Ce qui était important pour moi c’était d’inscrire mon voyage dans une démarche signifiante afin de renouer avec des choses essentielles, ce qui touche à l’Homme dans sa globalité quel que soit sa couleur de peau. Un regard anthropologique était au cœur de mon voyage au Mali.

En définitif, je ne savais pas encore ce que je voulais vraiment faire au Mali, quel projet je souhaitais mettre en place, et s’il allait vraiment exister en tant que projet de développement. Mais j’étais certaine de savoir ce que je voulais transmettre par ce voyage. Une Afrique actrice de son propre développement et maîtresse de son avenir, une Afrique en mouvement permanent qui n’attend pas l’aide internationale pour s’épanouir et s’ancrer dans le monde moderne que je souhaiterais présenter. Pour, peut-être, contribuer, très modestement, au processus de réhabilitation de l’estime de soi plus global et permettre notamment aux plus jeunes de se réapproprier leur propre culture. Le développement (social) passe par cela, c’est quelque chose d’intérieur, une confiance qui se retrouve et qui doit se consolider. Ce n’est pas quelque chose d’arbitraire que l’on programme de l’extérieur ni que l’on institutionnalise.


C’était ça, MA définition du développement.


Ma troisième rencontre avec le Mali a eu lieu lorsque ma démarche anthropologique s’est incarnée dans le concept même de biodiversité.


L’étude de L’Homme, telle que je l’envisage au travers de ce voyage, passe en effet par un respect du vivant dans son ensemble, un intérêt aux problématiques environnementales, à la nature comme un élément vital dont dépend la survie de notre espèce. Et à la nécessité de préserver la diversité écologique, autrement dit ce capital naturel que nous nous devons de protéger dans le présent pour les générations à venir.

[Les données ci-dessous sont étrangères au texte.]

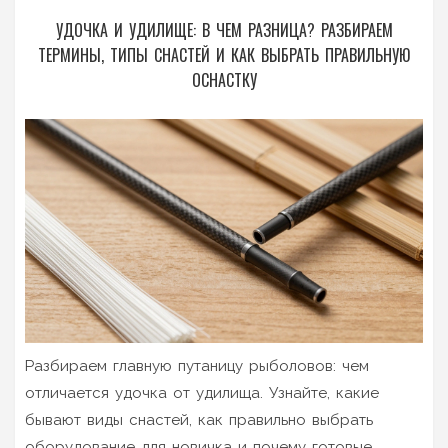
УДОЧКА И УДИЛИЩЕ: В ЧЕМ РАЗНИЦА? РАЗБИРАЕМ
ТЕРМИНЫ, ТИПЫ СНАСТЕЙ И КАК ВЫБРАТЬ ПРАВИЛЬНУЮ
ОСНАСТКУ
Разбираем главную путаницу рыболовов: чем
отличается удочка от удилища. Узнайте, какие
бывают виды снастей, как правильно выбрать
оборудование для новичка и почему готовые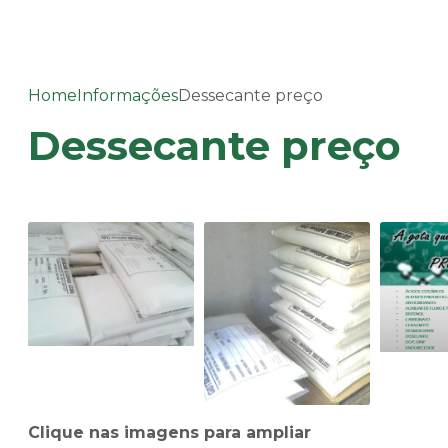
Home
Informações
Dessecante preço
Dessecante preço
Clique nas imagens para ampliar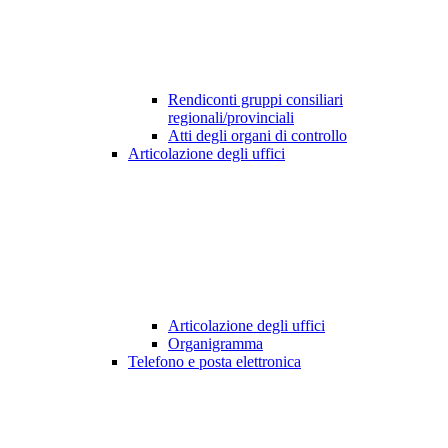
Rendiconti gruppi consiliari
regionali/provinciali
Atti degli organi di controllo
Articolazione degli uffici
Articolazione degli uffici
Organigramma
Telefono e posta elettronica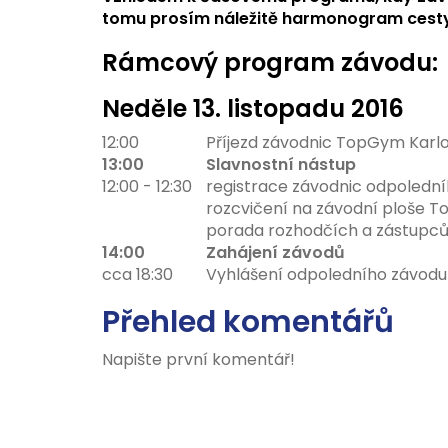
tomu prosím náležitě harmonogram cesty 
Rámcový program závodu:
Neděle 13
. listopadu 2016
12:00
Příjezd závodnic TopGym Karl
13:00
Slavnostní nástup
12:00 - 12:30
registrace závodnic odpoledn
rozcvičení na závodní ploše 
porada rozhodčích a zástupc
14:00
Zahájení závodů
cca 18:30
Vyhlášení odpoledního závodu
Přehled komentářů
Napište první komentář!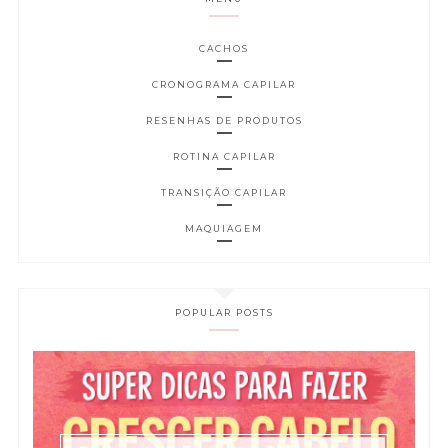
CACHOS
CRONOGRAMA CAPILAR
RESENHAS DE PRODUTOS
ROTINA CAPILAR
TRANSIÇÃO CAPILAR
MAQUIAGEM
POPULAR POSTS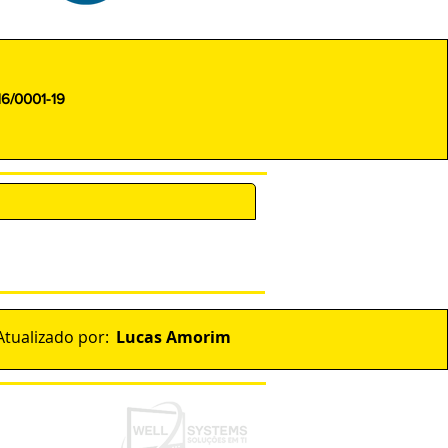
16/0001-19
ENCARREGADO (DPO)
Lucas Amorim
Atualizado por:
envolvido por: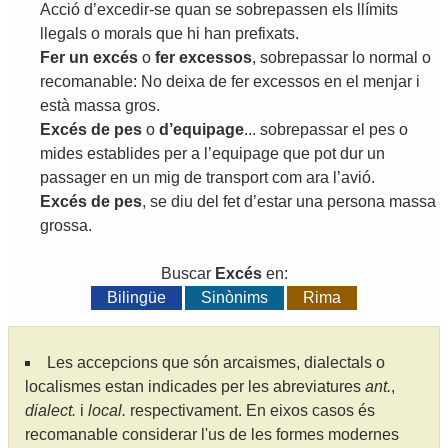
Acció
d
’
excedir
-
se
quan
se
sobrepassen
els
llímits
llegals
o
morals
que
hi
han
prefixats
.
Fer
un
excés
o
fer
excessos
,
sobrepassar
lo
normal
o
recomanable
:
No
deixa
de
fer
excessos
en
el
menjar
i
està
massa
gros
.
Excés
de
pes
o
d
’
equipage
...
sobrepassar
el
pes
o
mides
establides
per
a
l
’
equipage
que
pot
dur
un
passager
en
un
mig
de
transport
com
ara
l
’
avió
.
Excés
de
pes
,
se
diu
del
fet
d
’
estar
una
persona
massa
grossa
.
Buscar
Excés
en:
Bilingüe
Sinònims
Rima
Les accepcions que són arcaismes, dialectals o
localismes estan indicades per les abreviatures
ant.
,
dialect.
i
local.
respectivament. En eixos casos és
recomanable considerar l'us de les formes modernes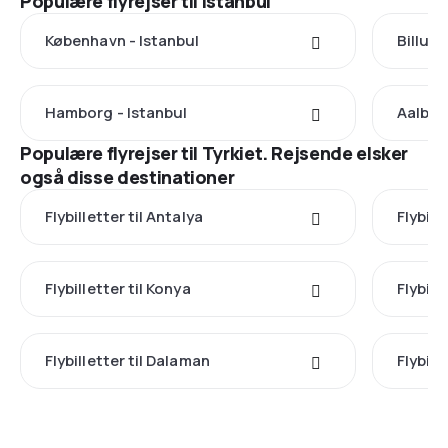
Populære flyrejser til Istanbul
København - Istanbul
Billund
Hamborg - Istanbul
Aalbor
Populære flyrejser til Tyrkiet. Rejsende elsker
også disse destinationer
Flybilletter til Antalya
Flybill
Flybilletter til Konya
Flybill
Flybilletter til Dalaman
Flybill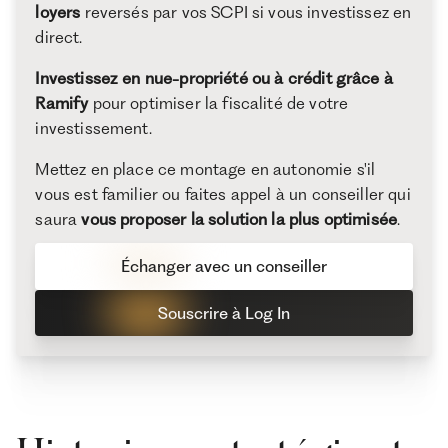
loyers
reversés par vos SCPI si vous investissez en
direct.
Investissez en nue-propriété ou à crédit grâce à
Ramify
pour optimiser la fiscalité de votre
investissement.
Mettez en place ce montage en autonomie s'il
vous est familier ou faites appel à un conseiller qui
saura
vous proposer la solution la plus optimisée
.
Échanger avec un conseiller
Souscrire à Log In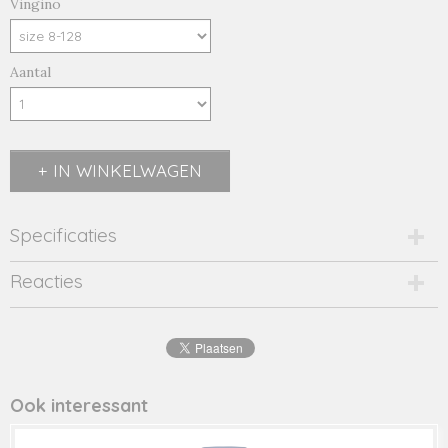
Vingino
Aantal
IN WINKELWAGEN
Specificaties
Productcode
Reacties
AW24KBN34014-1404-22243
Productcode leverancier
AW24KBN34014
Ook interessant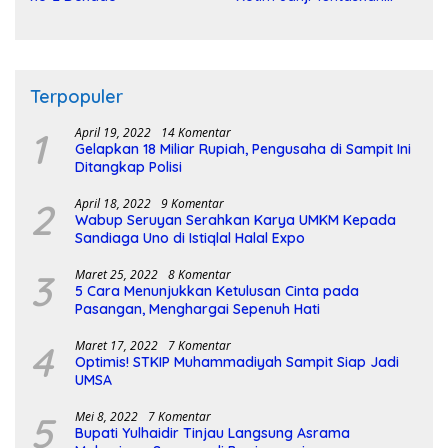
Pembangunan Sirkuit
Terpopuler
1
April 19, 2022
14 Komentar
Gelapkan 18 Miliar Rupiah, Pengusaha di Sampit Ini
Ditangkap Polisi
2
April 18, 2022
9 Komentar
Wabup Seruyan Serahkan Karya UMKM Kepada
Sandiaga Uno di Istiqlal Halal Expo
3
Maret 25, 2022
8 Komentar
5 Cara Menunjukkan Ketulusan Cinta pada
Pasangan, Menghargai Sepenuh Hati
4
Maret 17, 2022
7 Komentar
Optimis! STKIP Muhammadiyah Sampit Siap Jadi
UMSA
5
Mei 8, 2022
7 Komentar
Bupati Yulhaidir Tinjau Langsung Asrama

Or, cette biodiversité, qui représente l'ensemble des espèces vivantes présentes sur la Terre (plantes, animaux, micro-organismes, etc.), les communautés formées par ces espèces et les habitats dans lesquels ils vivent est plus que jamais en péril. L’Homme est, par voie de conséquence, lui aussi une espèce en voie d’extinction… et ce qui est inédit et très paradoxal c’est qu’il tend, de son propre fait, vers son autodestruction.

Parce qu’il n’y pas de cause moins noble (protection animale, ou végétale), ou de cause plus légitime (droits de l’Homme), si l’on prend le temps de considérer l’Homme dans sa globalité. Il est simplement la partie d’un tout en s’inscrivant dans le règne du vivant.

C’est ainsi que des projets de développement intégré (environnement, activités agro-écologique, programme de sensibilisation à la biodiversité, appui aux organisations locales) et leur pérennisation vont avoir des impacts socio-économiques significatifs et durables sur les conditions de vie et les comportements des populations.

Il faut donc remonter la chaîne des vivants et revenir à l’essence même de la VIE, à l’écologie, aux projets environnementaux, car ils sont aujourd’hui des enjeux de développement social, économique, majeurs pour l’Afrique.